Yargıtay’dan emsal karar: Öğretmenlerin ek ders fiyatı haczedilebilir
Yargıtay, mşıyla birlikte ek ders fiyatlarına de haciz konan bir öğretmenin şikayeti üzerine verdiği kararda ek ders fiyatlarına de haciz konulabileceğine hükmetti.
Milli Eğitim Bakanlığı bünyesindeki bir öğretmenin borçlarından ötürü hakkında başlatılan icra takibinde aldığı mşının 1/4’ü ile ek ders fiyatının tamamına haciz konuldu.
Mşıyla zor geçindiğini, eşinin gebe olması nedeniyle ek masrafları olduğunu, okula gidiş-dönüş her gün toplam 110 kilometre yol katettiğini ileri süren öğretmen, ek ders fiyatına uygulanan haczin kaldırılmasını talep etti.
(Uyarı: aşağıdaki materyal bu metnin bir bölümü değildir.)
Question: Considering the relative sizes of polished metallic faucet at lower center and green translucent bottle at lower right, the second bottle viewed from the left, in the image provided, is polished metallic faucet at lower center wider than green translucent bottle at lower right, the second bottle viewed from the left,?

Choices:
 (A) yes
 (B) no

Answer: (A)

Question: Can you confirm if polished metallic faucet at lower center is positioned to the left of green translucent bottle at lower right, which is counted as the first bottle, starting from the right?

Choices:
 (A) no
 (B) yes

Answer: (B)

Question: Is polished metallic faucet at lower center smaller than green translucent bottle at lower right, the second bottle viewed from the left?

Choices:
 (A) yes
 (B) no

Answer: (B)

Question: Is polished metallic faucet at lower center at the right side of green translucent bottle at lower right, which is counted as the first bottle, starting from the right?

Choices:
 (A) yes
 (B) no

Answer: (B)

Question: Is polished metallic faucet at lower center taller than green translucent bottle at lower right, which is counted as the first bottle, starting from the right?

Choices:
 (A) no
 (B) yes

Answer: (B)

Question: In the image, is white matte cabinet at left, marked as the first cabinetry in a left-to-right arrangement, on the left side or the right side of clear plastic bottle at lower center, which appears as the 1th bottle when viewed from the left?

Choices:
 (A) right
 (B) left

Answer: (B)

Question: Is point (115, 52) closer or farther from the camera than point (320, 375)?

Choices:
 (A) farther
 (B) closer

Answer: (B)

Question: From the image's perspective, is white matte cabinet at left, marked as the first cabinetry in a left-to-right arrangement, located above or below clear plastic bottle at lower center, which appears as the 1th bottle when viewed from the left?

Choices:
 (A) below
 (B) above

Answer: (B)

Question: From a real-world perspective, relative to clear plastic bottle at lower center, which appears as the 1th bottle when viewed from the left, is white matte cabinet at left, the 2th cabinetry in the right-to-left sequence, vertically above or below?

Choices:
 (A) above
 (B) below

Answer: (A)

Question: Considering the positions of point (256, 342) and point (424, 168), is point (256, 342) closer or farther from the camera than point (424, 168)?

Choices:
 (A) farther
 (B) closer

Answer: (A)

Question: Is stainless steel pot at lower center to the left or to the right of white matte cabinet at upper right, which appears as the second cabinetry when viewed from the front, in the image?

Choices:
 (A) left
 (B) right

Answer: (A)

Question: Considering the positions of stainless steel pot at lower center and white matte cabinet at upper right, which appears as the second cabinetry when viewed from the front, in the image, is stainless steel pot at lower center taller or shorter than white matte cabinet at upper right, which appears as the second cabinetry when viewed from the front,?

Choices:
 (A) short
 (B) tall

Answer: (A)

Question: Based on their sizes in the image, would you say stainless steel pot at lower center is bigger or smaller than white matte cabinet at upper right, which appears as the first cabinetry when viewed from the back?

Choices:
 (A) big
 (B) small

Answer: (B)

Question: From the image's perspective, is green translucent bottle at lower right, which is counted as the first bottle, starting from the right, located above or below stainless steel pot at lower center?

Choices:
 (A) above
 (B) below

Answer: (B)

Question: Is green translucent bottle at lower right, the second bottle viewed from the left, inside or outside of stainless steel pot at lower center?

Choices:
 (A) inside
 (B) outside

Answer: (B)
Haczin kaldırılması kararı istinaftan döndü
Duvar’ın aktardığı habere göre şikâyeti kabul eden mahkeme, öğretmenin ek ders fiyatının tamamına konulan haczin kaldırılmasına hükmetti. Alacaklı firmanın kararı istinafa götürmesinin akabinde Bölge Adliye Mahkemesi 7. Hukuk Dairesi, istinaf isteminin kısmen kabulü ile İcra Mahkemesinin kararının kaldırılarak şikâyetin kısmen kabulü ile borçlunun mş ve ek ders fiyatı toplamının 1/4’ü oranında hesap edilen 1 milyar 262 bin 62 TL üzerinden haczin devamına, fazlaya ilişkin talebin reddine karar verdi.
Yargıtay bozdu, bölge adliye mahkemesi direndi
Davalı kararı temyiz edince devreye giren Yargıtay 12. Hukuk Dairesi, kararı bozdu. Bölge Adliye Mahkemesi, ilk kararında direndi. Kararın yeniden temyiz edilmesiyle dosya Yargıtay Hukuk Genel Kurulu’nun gündemine geldi.
Kararda; 2004 sayılı Kanun’un 83. hususunda ifade edilen ücret kavramına her türlü fiyatın dahil olduğuna dikkat çekildi.
Kararda şöyle denildi:
“Gerek vücudu gerekse fikri çalışma sonucu elde edilen her türlü ücret bu kapsamdadır. Bu prestijle, ek ders fiyatının de madde metninde yer alan “her nevi ücret” kapsamına girdiği açıktır. Hukuk Genel Kurulunda yapılan görüşmeler sırasında, 2004 sayılı Kanun’un 83 üncü unsuruna göre ek ders fiyatının mş kapsamında olmadığının açık olduğu, haczedilemezliğe ilişkin konuların kanun ile düzenlenmesi gerektiği, istikrarlı uygulamanın ek ders fiyatının mş kapsamında olmadığı ve tamamının haczedilebileceği yönünde olduğu, direnme kararının bozulması gerektiği görüşü ileri sürülmüş ise de, bu görüş Konsey çoğunluğu tarafından benimsenmemiştir.
Hâl bu türlü olunca Bölge Adliye Mahkemesince üstte açıklanan konulara değinilerek verilen direnme kararı yol ve yasaya uygun olup yerindedir. Ne var ki, alacaklı vekilinin sair temyiz itirazları Özel Dairece incelenmediğinden bu bahiste inceleme yapılmak üzere dosya Özel Daireye gönderilmelidir.”